SAS AI Governance Manager Features List
Centralized AI inventory & life cycle management
- Maintain a centralized inventory of AI systems, models, agents and use cases. Track AI assets from registration and approval through monitoring, review and retirement with end-to-end life cycle governance.
Standardized registration, classification & risk tiering
- Register AI assets using structured workflows that capture metadata, classify systems and assign risk tiers based on business impact, regulatory exposure and governance requirements.
Comprehensive governance & policy framework
- Define, document and enforce governance policies, standards and controls across AI initiatives. Establish consistent governance practices that support accountability, transparency and regulatory readiness.
Role-based access & controlled approval workflows
- Apply role-based permissions, segregation of duties and multistep approval workflows to ensure appropriate oversight, accountability and auditability throughout the AI life cycle.
Integrated model development ecosystem
- Integrate with SAS Viya and support AI assets developed in third-party environments. Enable seamless governance across model development, validation, deployment and monitoring processes.
Independent validation & challenger model framework
- Support independent validation through configurable testing, challenger model comparisons and documented review processes. Track findings, approvals and remediation activities from assessment through resolution.
Continuous monitoring & performance management
- Monitor AI systems and models for performance degradation, drift, stability and emerging risks. Automated alerts and configurable thresholds help stakeholders respond quickly to material changes.

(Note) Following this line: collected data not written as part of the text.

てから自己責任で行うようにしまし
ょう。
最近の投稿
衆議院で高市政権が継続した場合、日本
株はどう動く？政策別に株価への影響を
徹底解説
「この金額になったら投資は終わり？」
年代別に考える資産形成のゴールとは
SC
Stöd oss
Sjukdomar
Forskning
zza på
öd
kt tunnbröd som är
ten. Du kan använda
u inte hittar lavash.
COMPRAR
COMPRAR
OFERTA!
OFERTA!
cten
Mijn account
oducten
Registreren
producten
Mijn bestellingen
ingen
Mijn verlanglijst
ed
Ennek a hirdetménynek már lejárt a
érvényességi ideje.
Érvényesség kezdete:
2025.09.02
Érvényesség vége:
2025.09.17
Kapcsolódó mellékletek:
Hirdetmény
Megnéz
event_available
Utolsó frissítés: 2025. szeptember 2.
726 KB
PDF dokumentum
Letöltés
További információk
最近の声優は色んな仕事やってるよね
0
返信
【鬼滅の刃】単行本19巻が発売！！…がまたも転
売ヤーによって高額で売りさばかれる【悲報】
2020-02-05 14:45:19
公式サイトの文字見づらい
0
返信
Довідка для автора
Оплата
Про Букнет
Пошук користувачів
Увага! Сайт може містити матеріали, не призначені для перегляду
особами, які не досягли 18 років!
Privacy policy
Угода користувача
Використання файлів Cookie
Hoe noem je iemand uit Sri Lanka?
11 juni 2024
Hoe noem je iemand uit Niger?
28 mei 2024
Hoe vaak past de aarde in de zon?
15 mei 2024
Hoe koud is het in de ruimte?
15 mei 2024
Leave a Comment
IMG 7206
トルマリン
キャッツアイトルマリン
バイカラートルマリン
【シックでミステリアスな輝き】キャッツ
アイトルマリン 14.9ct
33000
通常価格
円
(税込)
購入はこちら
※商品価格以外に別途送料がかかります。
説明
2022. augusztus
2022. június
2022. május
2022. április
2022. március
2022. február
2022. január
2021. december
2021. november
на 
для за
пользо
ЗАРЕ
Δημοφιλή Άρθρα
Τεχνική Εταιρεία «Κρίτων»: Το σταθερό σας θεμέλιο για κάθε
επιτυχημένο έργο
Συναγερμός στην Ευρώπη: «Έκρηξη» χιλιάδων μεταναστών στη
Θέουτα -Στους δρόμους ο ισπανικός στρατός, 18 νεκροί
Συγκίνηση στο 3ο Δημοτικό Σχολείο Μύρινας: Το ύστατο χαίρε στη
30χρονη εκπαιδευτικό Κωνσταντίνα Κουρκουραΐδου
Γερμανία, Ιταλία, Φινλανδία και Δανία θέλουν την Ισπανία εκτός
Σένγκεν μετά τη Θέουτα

Risk, controls & issue management
- Perform AI and model risk assessments, document controls, track issues and manage remediation activities through governed workflows. Maintain visibility into risk exposure across the AI portfolio.
Regulatory compliance, auditability & reporting
- Support regulatory readiness with centralized documentation, audit trails, governance reporting and executive dashboards. Demonstrate oversight, accountability and compliance with internal policies and external requirements.
Responsible AI, explainability & enterprise integration
- Promote trustworthy and responsible AI through fairness testing, bias monitoring, explainability analysis and stress testing. API-driven integration and cloud-native architecture support governance across enterprise AI ecosystems.